We find ourselves at this season in global history in dire circumstances. Nothing looks hopeful. The share market is plummeting. The Aussie dollar is falling, almost in free fall. Covid-19 is the latest of pandemics featuring a coronavirus. Countries in Europe and other continents are in lockdown. Whole states in the USA are in shelter-in-place, stuck at home with seriously limited excursion capacity. Here in Australia, states are shut from one another, and churches are closing for the season, using internet apps like Zoom and Skype for a chance to host church services and Bible meetings. Sports centers and tournaments are canceled for the time being. Where is the hope for humanity?

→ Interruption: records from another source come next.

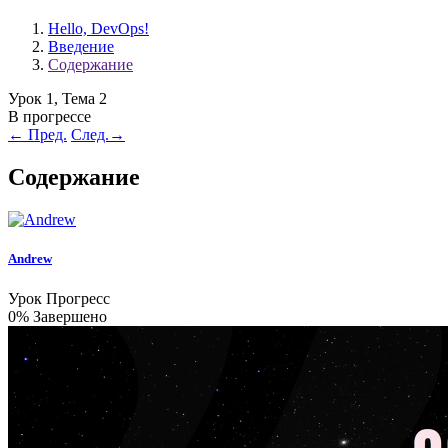
Hello, DevOps!
Введение
Содержание
Урок 1, Тема 2
В прогрессе
←
Пред.
След.
→
Содержание
Andrew
Урок Прогресс
0% Завершено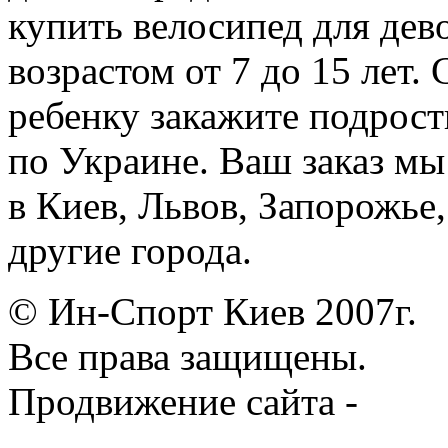
купить велосипед для дев
возрастом от 7 до 15 лет.
ребенку закажите подрост
по Украине. Ваш заказ м
в Киев, Львов, Запорожье
другие города.
© Ин-Спорт Киев 2007г.
Все права защищены.
Продвижение сайта -
Prod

As believers, we look to the Almighty for hope. But why would anyone do that? On what do we fix our hope? Is it because we are such good and noble and caring people? Thus it’s a reward for our good behavior? Or is it because he has to do this to maintain our commitments to him? That is, if he doesn’t act, then we will walk away and find another deity?
The stories of Passover and its Christian counterpart, The Passion/ Resurrection Day, teach us much more. Passover features the stories of God sparing the Jewish firstborns in Egypt and bringing his people out of slavery. They are stories of the God-who-overrides. This being is reflected in the deliverance Yeshua (Jesus) offers to all who put their trust in him. He died at the hands of the Romans and his execution was permanent. They buried him. He was a goner. And yet, he arose from the dead. That’s extra-ordinary! That’s the God-who-overrides. We are delivered by Yeshua from sin and death. Egypt then represents our bondage, our inability to find eternity, our failures to find grace and mercy to help in times of need.
Thus, if we trust Messiah Yeshua, we are set free from the bondage (Romans 8.2, 8.21) of our personal Egypt and brought into the light of the Kingdom (Colossians 1.13) of God’s beloved Son. The new covenant is better than the old covenant on so many levels: a better name, a better priesthood, better blood, better conditions, better promises, and on and on. Leaving Egypt was awesome. Crossing the Red Sea was God’s power-made-manifest to the Hebrews.
Then God led the Jewish people to the Promised Land and we experienced his hand in all our
ways. We found ‘home’ and that hamishe feeling. Only by living in his promises and in relation to the Almighty and Yeshua the Messiah will Jewish people find the best hamishe feeling ever. It’s not the four cups of wine; it’s not grandmother’s matzo ball soup. It’s in finding our Elder Brother, Messiah Yeshua of whom the prophets wrote that we find home.
Easter is a Jewish story—the crucified Messiah, the Son of God, the (Passover) Lamb of God, who dies on Passover, is buried and rises from the dead on the Jewish holiday of First Fruits (Exodus 34, Leviticus 23, 1 Corinthians 15). It’s the story of redemption from something far worse than Egyptian slavery. We are saved from sin and death. And translated into the kingdom of God’s dear Son. Hallelujah, what a Saviour!